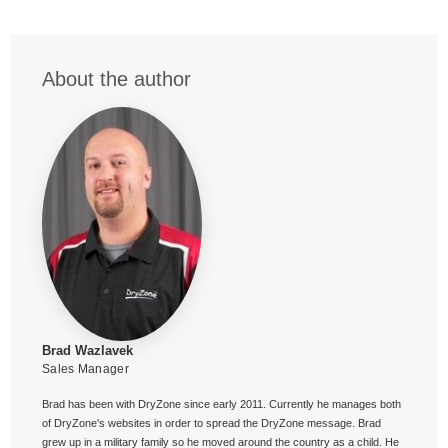
About the author
Brad Wazlavek
Sales Manager
Brad has been with DryZone since early 2011. Currently he manages both
of DryZone's websites in order to spread the DryZone message. Brad
grew up in a military family so he moved around the country as a child. He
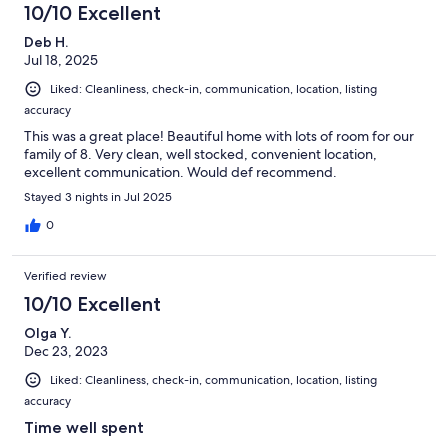
10/10 Excellent
Deb H.
Jul 18, 2025
Liked: Cleanliness, check-in, communication, location, listing
accuracy
This was a great place! Beautiful home with lots of room for our
family of 8. Very clean, well stocked, convenient location,
excellent communication. Would def recommend.
Stayed 3 nights in Jul 2025
0
Verified review
10/10 Excellent
Olga Y.
Dec 23, 2023
Liked: Cleanliness, check-in, communication, location, listing
accuracy
Time well spent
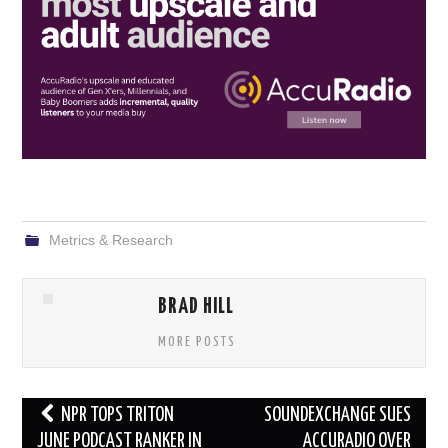
Metrics & Research
BRAD HILL
MORE POSTS
Post
NPR TOPS TRITON
SOUNDEXCHANGE SUES
navigation
JUNE PODCAST RANKER IN
ACCURADIO OVER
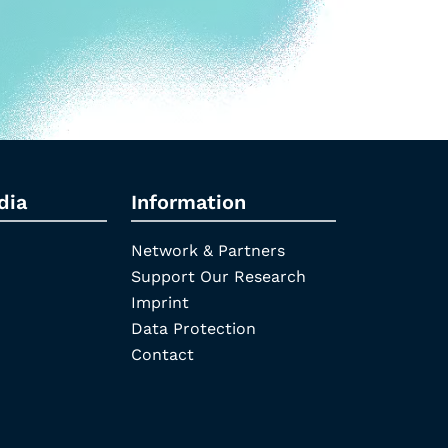
dia
Information
Network & Partners
Support Our Research
Imprint
Data Protection
Contact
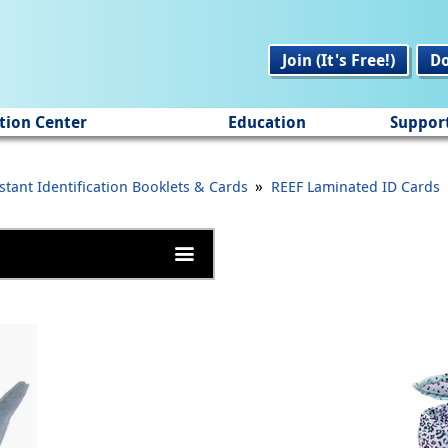
Join (It's Free!)
D
tion Center
Education
Suppor
»
stant Identification Booklets & Cards
REEF Laminated ID Cards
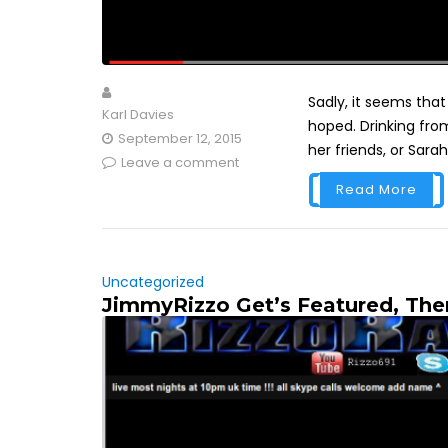
Sadly, it seems tha
Karl Davies
hoped. Drinking from
September 12, 2015
her friends, or Sarah
Leave a comment
Read More
Uncategorized
JimmyRizzo Get’s Featured, Th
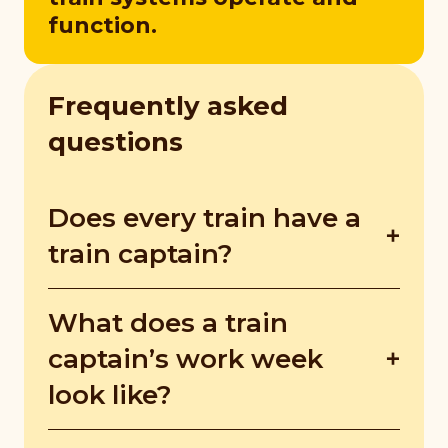
function.
Frequently asked
questions
Does every train have a
train captain?
The North-South and East-West lines are
What does a train
highly automated but still have train
captains. Newer trains and LRT trains are
captain’s work week
fully automated but train captains still
look like?
monitor the system to react to unexpected
faults.
Trains run daily from morning to night, so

*****

§ **Required work**
Beginning at the line that contains "excellent communication. Would def recommend.", give the remaining lines of the records again exactly, through the last one. Leave out pictures.

§ **Written solution**
excellent communication. Would def recommend.
Stayed 3 nights in Jul 2025
0
Verified review
10/10 Excellent
Olga Y.
Dec 23, 2023
Liked: Cleanliness, check-in, communication, location, listing
accuracy
Time well spent
Metrics & Research
BRAD HILL
MORE POSTS
Post
NPR TOPS TRITON
SOUNDEXCHANGE SUES
navigation
JUNE PODCAST RANKER IN
ACCURADIO OVER
dia
Information
Network & Partners
Support Our Research
Imprint
Data Protection
Contact
Join (It's Free!)
D
tion Center
Education
Suppor
»
stant Identification Booklets & Cards
REEF Laminated ID Cards
Sadly, it seems tha
Karl Davies
hoped. Drinking from
September 12, 2015
her friends, or Sarah
Leave a comment
Read More
Uncategorized
JimmyRizzo Get’s Featured, Th
function.
Frequently asked
questions
Does every train have a
train captain?
The North-South and East-West lines are
What does a train
highly automated but still have train
captains. Newer trains and LRT trains are
captain’s work week
fully automated but train captains still
look like?
monitor the system to react to unexpected
faults.
Trains run daily from morning to night, so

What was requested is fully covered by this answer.